29

I am trying to locate some problematic records in a very large Oracle table. The column should contain all numeric data even though it is a varchar2 column. I need to find the records which don't contain numeric data (The to_number(col_name) function throws an error when I try to call it on this column).

1
  • Starting with 12.2 the conversion error can be catched using the ON CONVERSION ERROR clause of to_number Commented Jan 18, 2022 at 18:39

11 Answers 11

30

I was thinking you could use a regexp_like condition and use the regular expression to find any non-numerics. I hope this might help?!

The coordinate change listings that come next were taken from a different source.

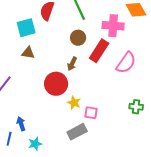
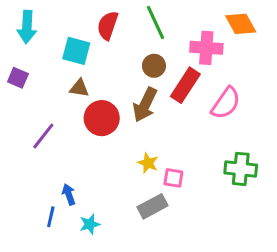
cyan square: (26, 28) -> (76, 51), turned 30
brown arrow: (72, 64) -> (145, 105), size x1.6
red circle: (56, 84) -> (102, 118), moved
green cross: (136, 107) -> (241, 169), size x1.5

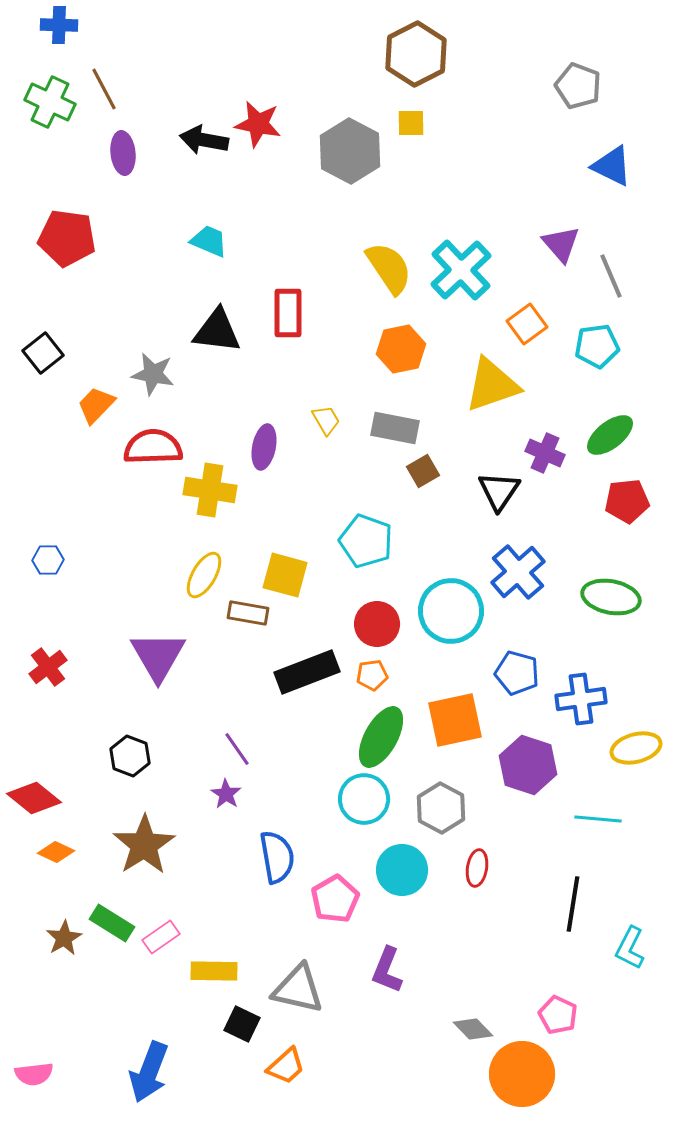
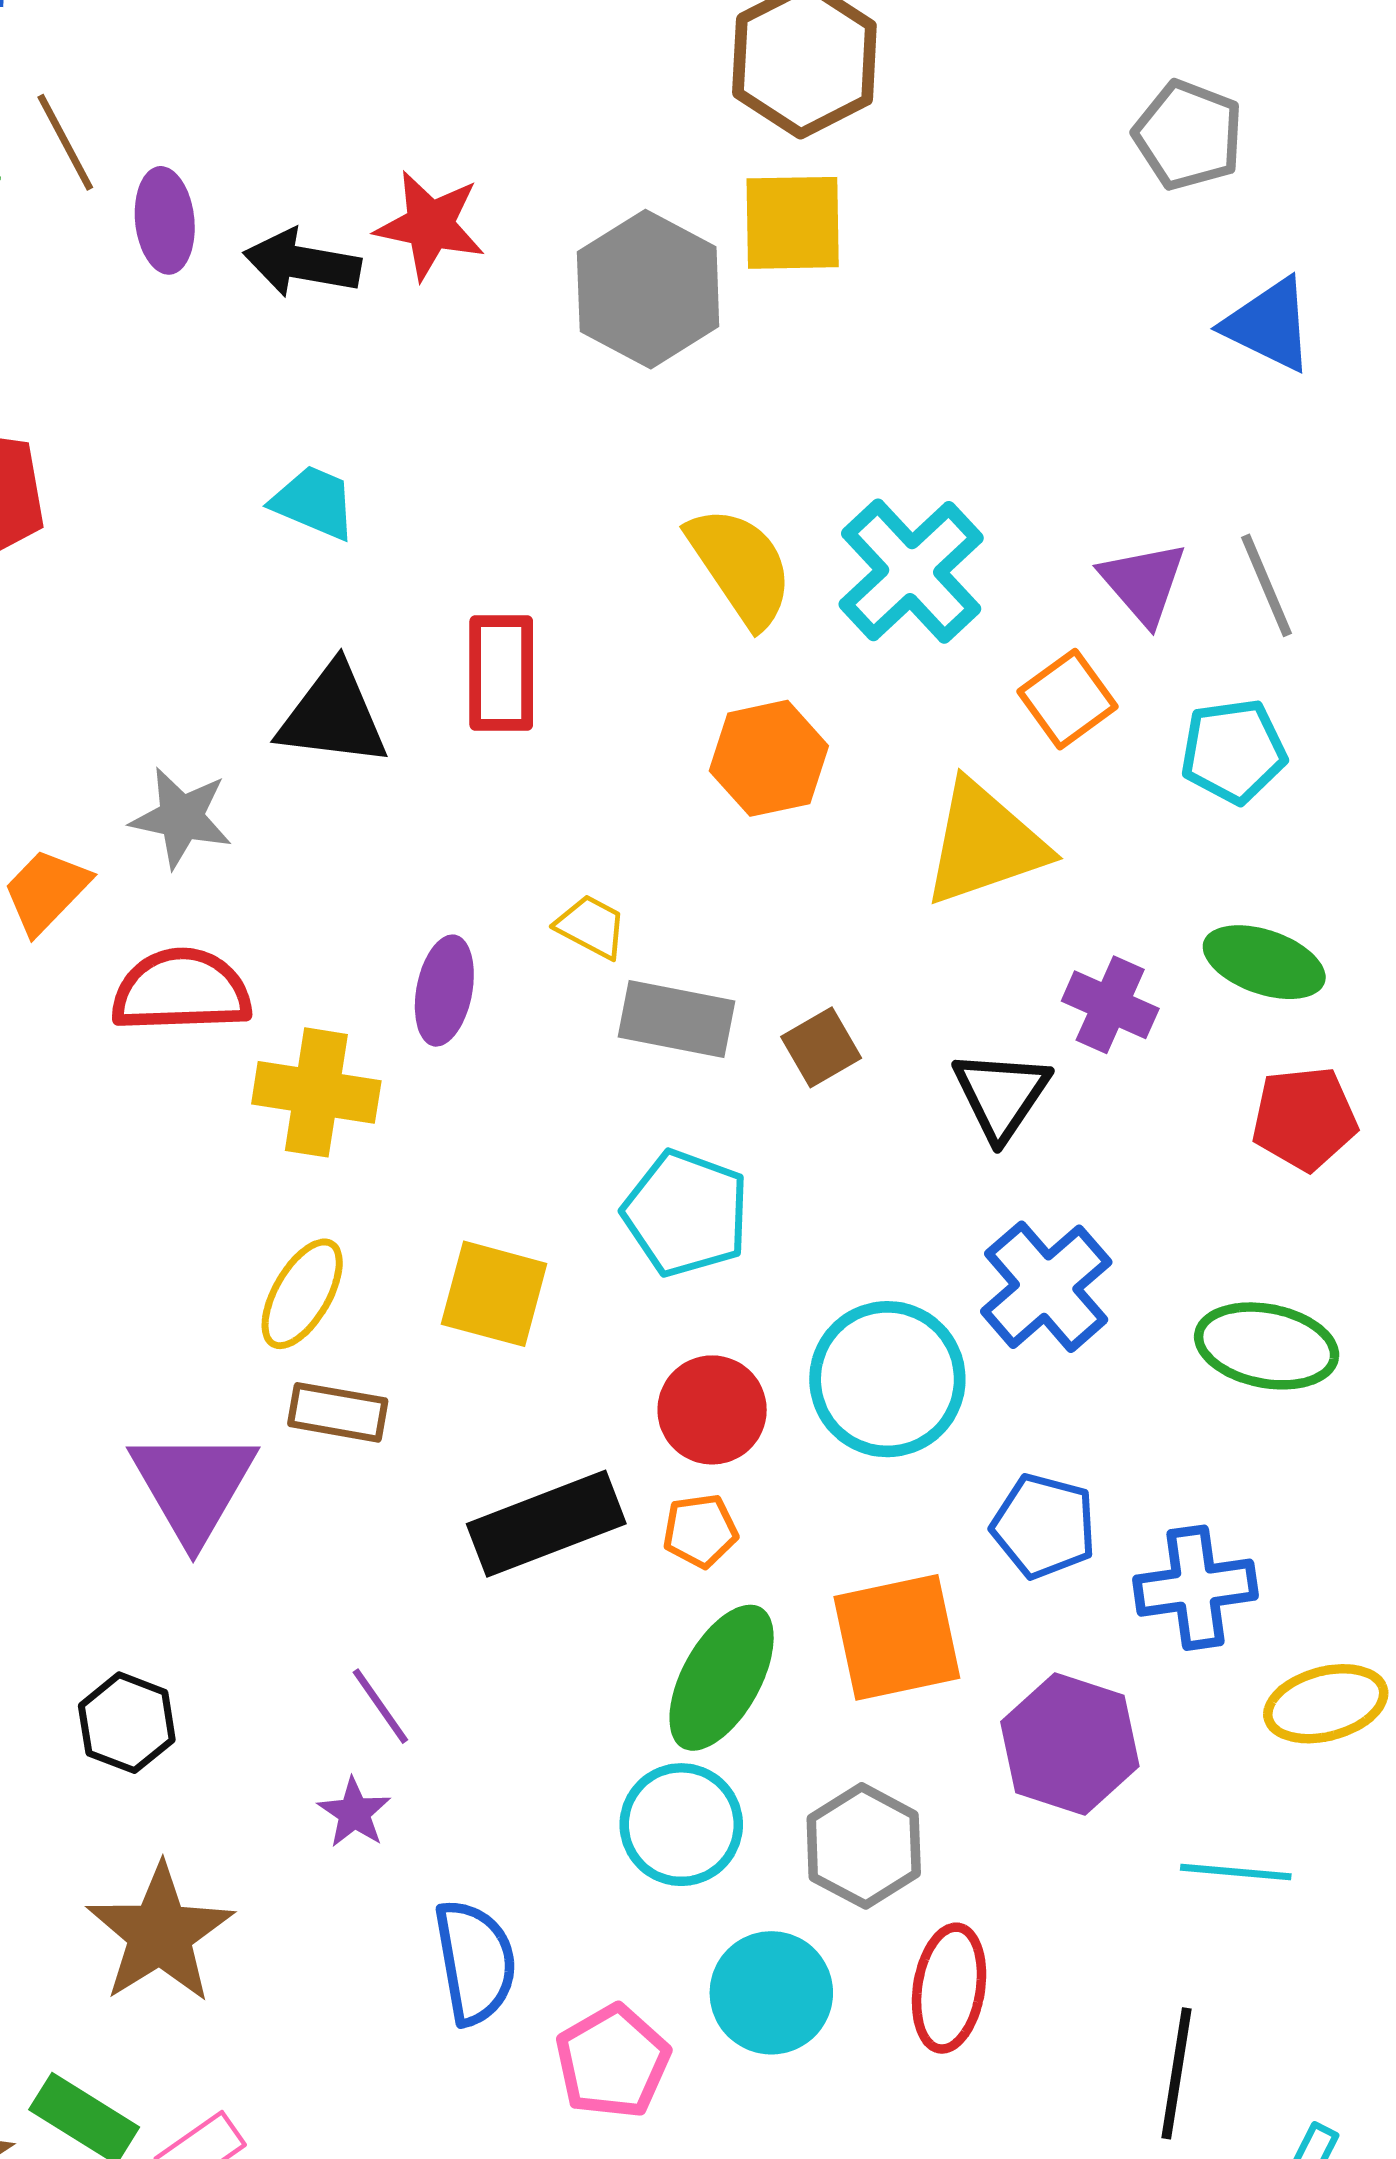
yellow square: (411, 123) -> (793, 223), size x1.6
purple ellipse: (123, 153) -> (165, 220), moved
purple triangle: (561, 244) -> (1143, 583), moved
yellow trapezoid: (326, 420) -> (591, 927), turned -32
gray rectangle: (395, 428) -> (677, 1019), moved
green ellipse: (610, 435) -> (1264, 962), turned 57
brown rectangle: (248, 613) -> (338, 1412), moved
red ellipse: (477, 868) -> (949, 1988), size x1.4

SELECT * FROM table_with_column_to_search WHERE REGEXP_LIKE(varchar_col_with_non_numerics, '[^0-9]+');
Sign up to request clarification or add additional context in comments.

1 Comment

Actually, the answer should be SELECT * FROM table_with_column_to_search WHERE NOT REGEXP_LIKE(varchar_col_with_non_numerics, '\d'); because the original answer accepts things like "123TEST".
16

To get an indicator:

DECODE( TRANSLATE(your_number,' 0123456789',' ')

e.g.

SQL> select DECODE( TRANSLATE('12345zzz_not_numberee',' 0123456789',' '), NULL, 'number','contains char')
 2 from dual
 3 /

"contains char"

and

SQL> select DECODE( TRANSLATE('12345',' 0123456789',' '), NULL, 'number','contains char')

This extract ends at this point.